Publié le mardi 03 août 2010 à 11H32
SMPP. La société qui n’a pas payé ses employés depuis juin a fait un référé vendredi auprès du tribunal administratif pour être indemnisée. Ce dernier a condamné l’EAD à lui verser 250 millions pour les travaux de l’hôpital du Taaone.
L’Établissement d’aménagement et de développement (EAD) a été condamné hier à payer la somme de 250 millions de Fcfp TTC à titre de provision à la société SMPP-Sogeba. “L’ordonnance aujourd’hui met à la charge non pas du Pays mais de l’EAD une somme de provision car nous estimons, au vu des pièces très succinctes qui ont été fournies, que pour l’instant il est certain que l’on doit cette somme”, a expliqué le tribunal administratif. Vendredi, après une énième journée marathon pour les salariés et le directeur de la SMPP, le Pays a proposé une solution surprenante : que la société dépose un référé au tribunal pour obliger le Pays à payer. Et c’est ce qui a été fait.

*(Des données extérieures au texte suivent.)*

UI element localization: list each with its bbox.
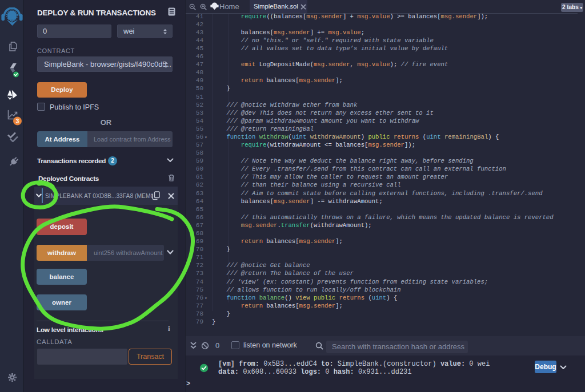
svg-text:3: 3 <box>16 118 19 124</box>
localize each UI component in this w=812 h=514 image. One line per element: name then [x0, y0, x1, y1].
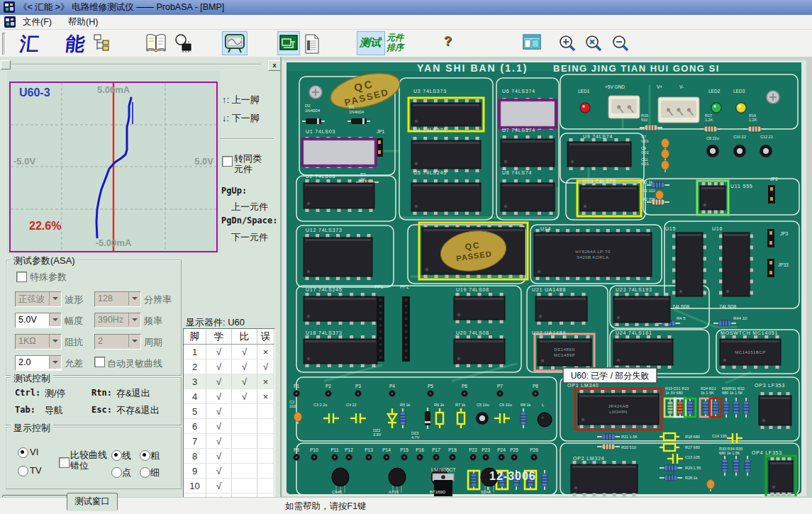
electrolytic-cap — [476, 412, 489, 425]
thick-weight-radio[interactable] — [140, 450, 150, 461]
svg-text:U20 74LS08: U20 74LS08 — [456, 330, 489, 335]
pin-row[interactable]: 9√ — [184, 464, 274, 479]
same-type-checkbox[interactable] — [222, 156, 233, 167]
pin-row[interactable]: 4√√× — [184, 389, 274, 404]
ic-U13: QCPASSED — [419, 223, 528, 279]
green-board-icon — [279, 33, 298, 53]
close-panel-button[interactable]: x — [268, 60, 281, 71]
thick-weight-label: 粗 — [150, 449, 160, 462]
svg-text:OP4 LF353: OP4 LF353 — [752, 450, 782, 455]
panel-divider[interactable] — [280, 57, 282, 497]
svg-text:P25: P25 — [510, 447, 518, 452]
zoom-out-icon[interactable] — [611, 34, 631, 54]
pin-row[interactable]: 3√√× — [184, 374, 274, 389]
zoom-reset-icon[interactable] — [584, 34, 604, 54]
pin-row[interactable]: 7√ — [184, 434, 274, 449]
jumper — [767, 259, 774, 277]
component-sort-button[interactable]: 元件 排序 — [386, 33, 404, 52]
svg-text:3.9V: 3.9V — [373, 432, 382, 437]
svg-text:JP1: JP1 — [377, 129, 385, 134]
curve-display-button[interactable] — [222, 31, 248, 55]
svg-text:U22 UA1489: U22 UA1489 — [532, 330, 566, 335]
key-ctrl: Ctrl: — [15, 388, 40, 398]
period-label: 周期 — [144, 336, 162, 349]
test-mode-button[interactable]: 测试 — [357, 31, 385, 55]
search-component-icon[interactable] — [172, 33, 194, 53]
svg-text:YAN SHI BAN (1.1): YAN SHI BAN (1.1) — [417, 62, 528, 74]
svg-text:P15: P15 — [400, 447, 408, 452]
key-rtn-action: 存&退出 — [116, 387, 150, 400]
vi-plot-area[interactable]: U60-3 5.00mA -5.0V 5.0V 22.6% -5.00mA — [9, 82, 218, 252]
waveform-select[interactable]: 正弦波 — [15, 291, 62, 307]
tolerance-select[interactable]: 2.0 — [15, 355, 62, 371]
svg-text:R20 510: R20 510 — [621, 445, 636, 449]
svg-text:U21 UA1488: U21 UA1488 — [532, 287, 566, 292]
resolution-select[interactable]: 128 — [94, 291, 141, 307]
document-app-icon[interactable] — [4, 16, 16, 28]
impedance-select[interactable]: 1KΩ — [15, 334, 62, 350]
pgdn-key: PgDn/Space: — [221, 216, 277, 225]
key-rtn: Rtn: — [91, 388, 112, 398]
svg-text:R8 1k: R8 1k — [521, 403, 531, 407]
layout-window-button[interactable] — [521, 31, 543, 54]
report-document-icon[interactable] — [304, 34, 321, 54]
circuit-board-photo[interactable]: P1P2P3P4P5P6P7P8P9P10P11P12P13P14P15P16P… — [282, 60, 806, 496]
zoom-in-icon[interactable] — [558, 34, 578, 54]
dot-style-radio[interactable] — [111, 467, 122, 478]
pin-row[interactable]: 5√ — [184, 404, 274, 419]
panel-splitter-track[interactable] — [11, 64, 261, 65]
toolbar-grip[interactable] — [2, 33, 6, 55]
pin-result-table[interactable]: 脚 学 比 误 1√√×2√√√3√√×4√√×5√6√7√8√9√10√11√… — [183, 328, 275, 514]
help-icon[interactable]: ? — [444, 34, 452, 49]
board-window-button[interactable] — [277, 31, 300, 55]
svg-text:U17 74LS245: U17 74LS245 — [306, 287, 343, 292]
svg-text:P5: P5 — [428, 384, 433, 389]
oscilloscope-tv-icon — [223, 33, 246, 54]
svg-text:C4 22: C4 22 — [346, 403, 357, 407]
col-error: 误 — [257, 329, 274, 345]
frequency-select[interactable]: 390Hz — [94, 313, 141, 328]
svg-text:P18: P18 — [448, 447, 457, 452]
period-select[interactable]: 2 — [94, 334, 141, 350]
line-style-radio[interactable] — [111, 450, 122, 461]
amplitude-select[interactable]: 5.0V — [15, 313, 62, 328]
pin-row[interactable]: 2√√√ — [184, 359, 274, 374]
special-params-checkbox[interactable] — [16, 272, 27, 282]
amplitude-label: 幅度 — [65, 315, 83, 328]
svg-text:DS1489N: DS1489N — [554, 347, 575, 352]
svg-text:P26: P26 — [530, 447, 538, 452]
svg-text:680 1k 1.5K: 680 1k 1.5K — [722, 391, 743, 395]
menu-file[interactable]: 文件(F) — [20, 16, 55, 28]
menu-help[interactable]: 帮助(H) — [65, 16, 101, 28]
svg-text:BEING JING TIAN HUI GONG SI: BEING JING TIAN HUI GONG SI — [553, 63, 720, 74]
library-book-icon[interactable] — [145, 33, 167, 53]
svg-text:P9: P9 — [294, 447, 299, 452]
title-bar[interactable]: 《< 汇能 >》 电路维修测试仪 —— ProbASA - [BMP] — [0, 0, 812, 15]
vi-mode-radio[interactable] — [18, 447, 28, 458]
component-tree-icon[interactable] — [94, 34, 111, 52]
pin-row[interactable]: 1√√× — [184, 345, 274, 359]
auto-curve-checkbox[interactable] — [94, 357, 105, 367]
compare-offset-checkbox[interactable] — [59, 457, 69, 468]
svg-text:P2: P2 — [326, 384, 331, 389]
svg-text:74LS08: 74LS08 — [719, 304, 736, 309]
test-panel: x U60-3 5.00mA -5.0V 5.0V 22.6% — [0, 57, 281, 497]
led — [580, 103, 590, 113]
tab-test-window[interactable]: 测试窗口 — [67, 493, 118, 510]
pin-row[interactable]: 10√ — [184, 479, 274, 493]
pgup-key: PgUp: — [221, 186, 247, 196]
svg-text:HY6264A LP-70: HY6264A LP-70 — [575, 250, 611, 254]
electrolytic-cap — [706, 145, 719, 157]
svg-text:U3 74LS373: U3 74LS373 — [413, 89, 447, 94]
pin-row[interactable]: 6√ — [184, 419, 274, 434]
svg-text:P16: P16 — [416, 447, 424, 452]
svg-text:P3: P3 — [355, 384, 361, 389]
prev-pin-hint: ↑: 上一脚 — [222, 94, 260, 106]
svg-text:1N4004: 1N4004 — [305, 108, 321, 113]
svg-text:MOSWTCH MC14051: MOSWTCH MC14051 — [721, 330, 778, 335]
key-ctrl-action: 测/停 — [45, 387, 66, 400]
tv-mode-radio[interactable] — [18, 466, 28, 476]
thin-weight-radio[interactable] — [140, 467, 150, 478]
pin-row[interactable]: 8√ — [184, 449, 274, 464]
panel-splitter-handle[interactable] — [1, 60, 11, 69]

Le président du tribunal administratif a examiné le dossier et estimé qu’il fallait environ 50 millions de Fcfp pour régler les salaires. “Les salariés n’ont pas été payés depuis le mois de juin, et pour l’instant, nous nous basons sur les pièces que nous avons”, a précisé le tribunal. “Normalement nous mettons pour ce genre de dossier entre 15 jours et trois semaines d’instruction mais vu la situation, il était urgent de réagir”. Selon le tribunal, “le marché a semble-t-il été exécuté normalement. Il y a eu des délais beaucoup plus longs de travaux qui sont de six à dix mois supplémentaires qui ne sont pas du fait de la SMPP, donc du coup, ils demandent à être indemnisés, ce qui est normal” rappelle le tribunal avant de trancher : “À titre de provision nous condamnons l’EAD à verser 250 millions”. L’EAD étant le maître d’ouvrage délégué, c’est à lui et non au Pays de payer le délai supplémentaire.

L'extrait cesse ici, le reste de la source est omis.